> [Task instructions]: Go through the data below and repeat it exactly, skipping each picture.

> [Data excerpts]:
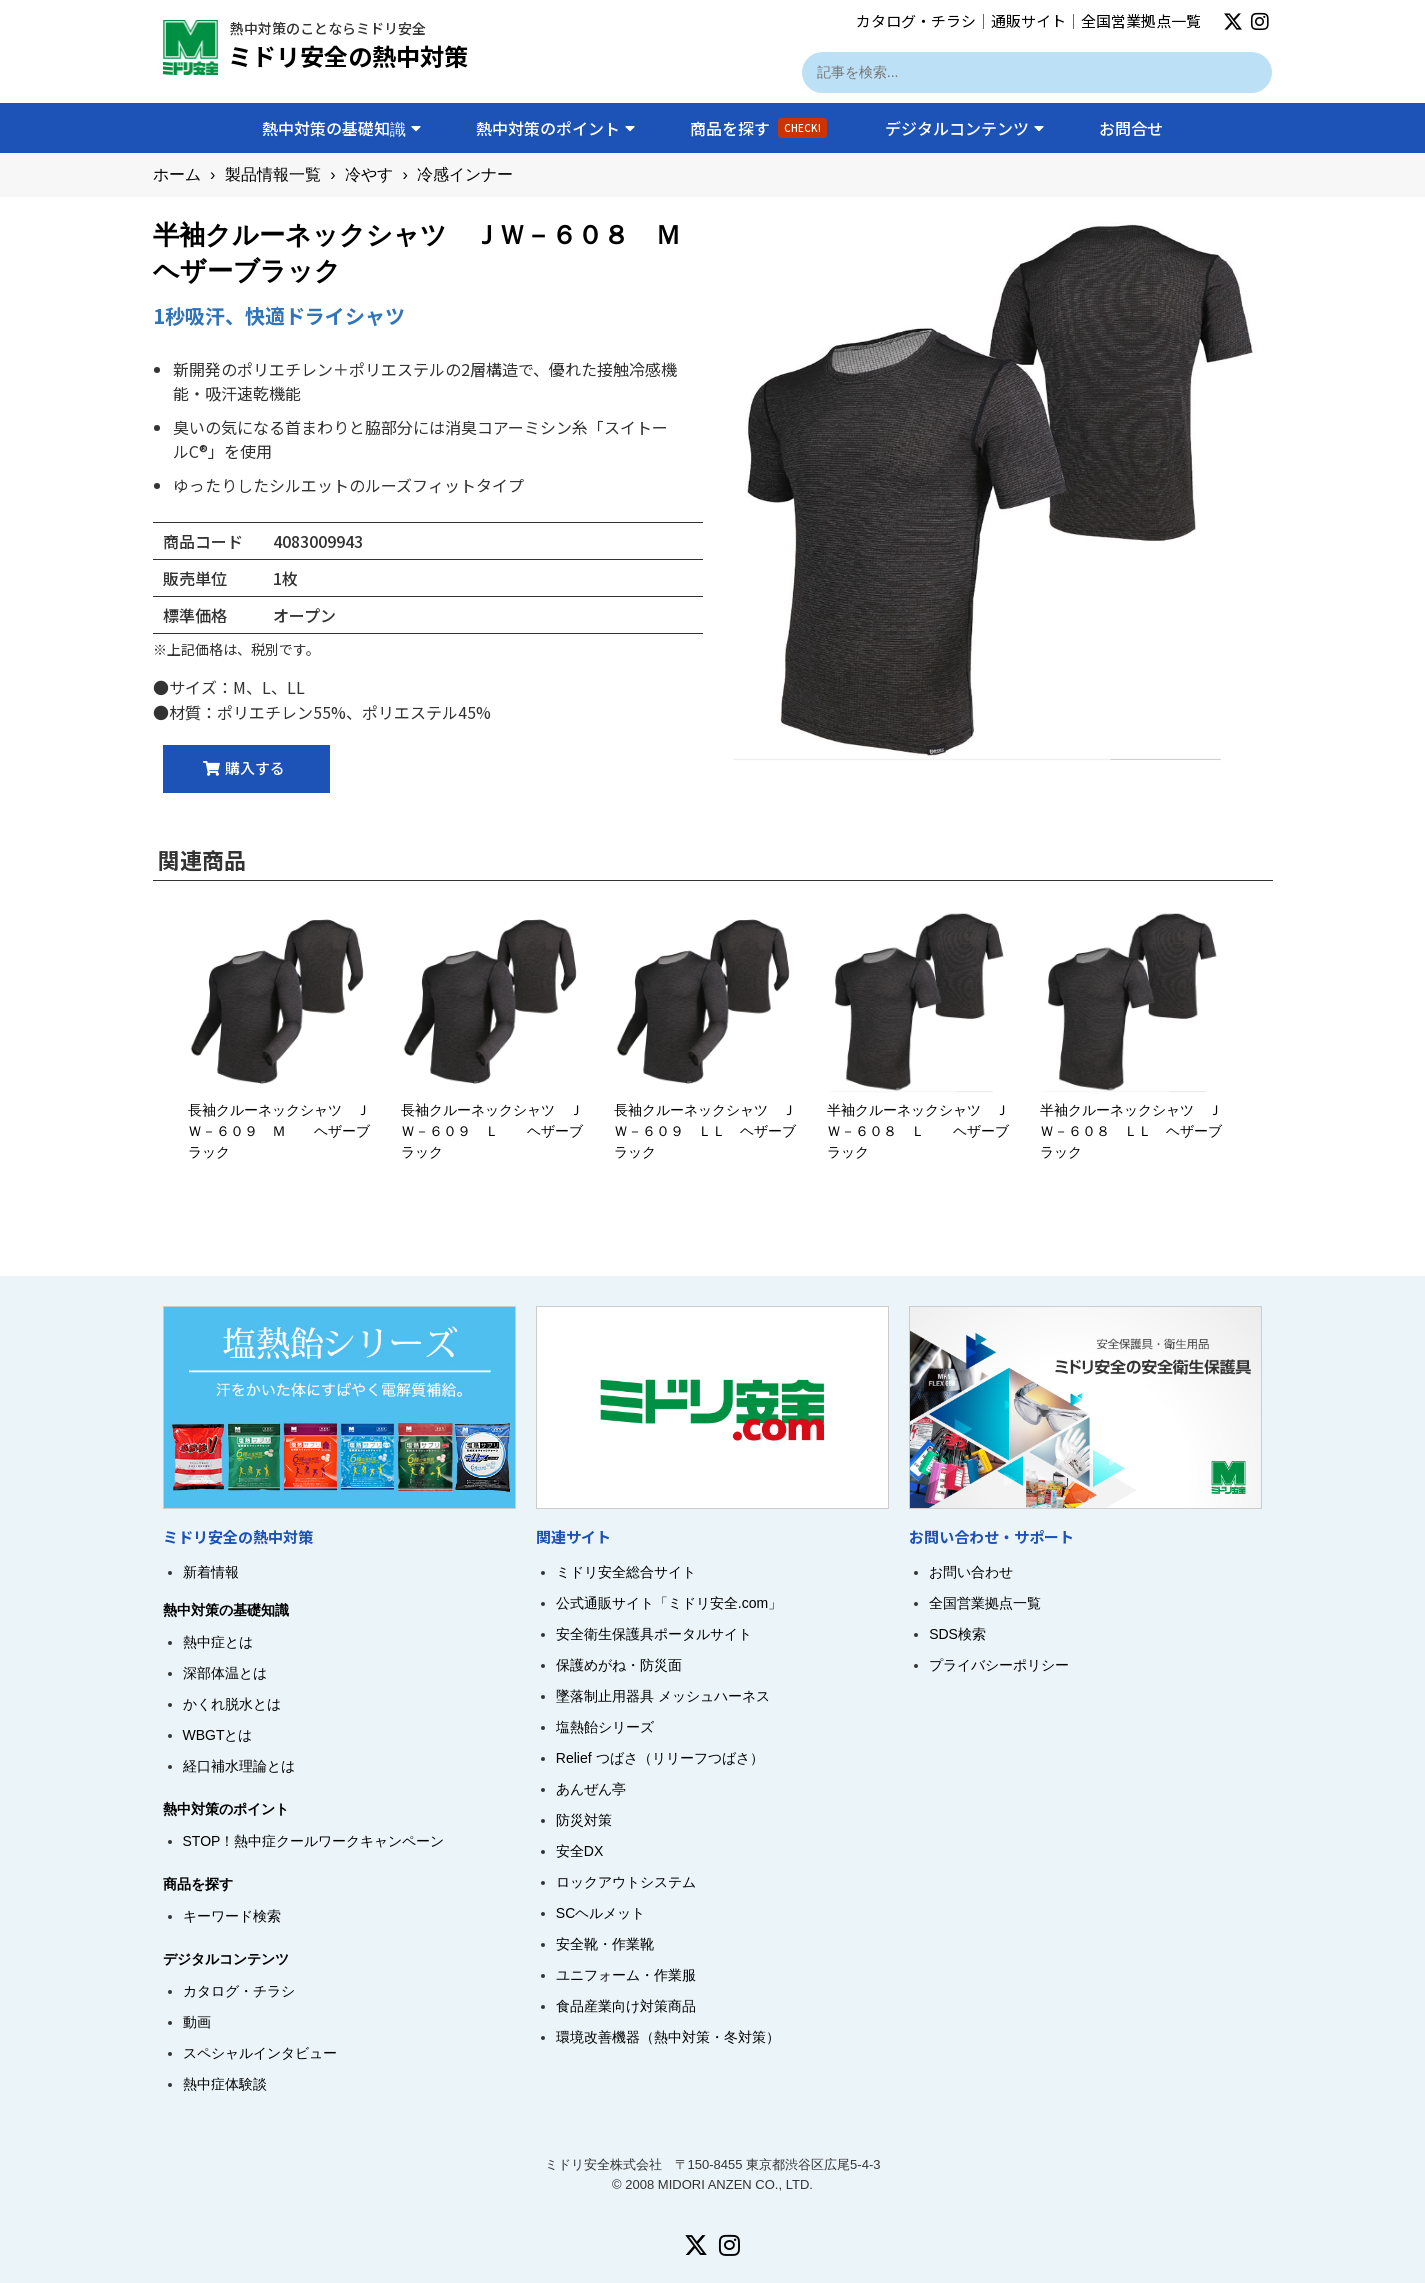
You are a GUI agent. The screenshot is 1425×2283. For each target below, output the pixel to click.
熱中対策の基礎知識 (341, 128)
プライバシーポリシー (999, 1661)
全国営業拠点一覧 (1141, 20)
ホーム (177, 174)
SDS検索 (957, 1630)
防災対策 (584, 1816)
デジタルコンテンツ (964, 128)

> [Solution to this task]:
You are a GUI agent. The screenshot is 1425×2283. For each target below, output the pixel to click.
熱中対策の基礎知識 (341, 128)
プライバシーポリシー (999, 1661)
全国営業拠点一覧 (1141, 20)
ホーム (177, 174)
SDS検索 (957, 1630)
防災対策 (584, 1816)
デジタルコンテンツ (964, 128)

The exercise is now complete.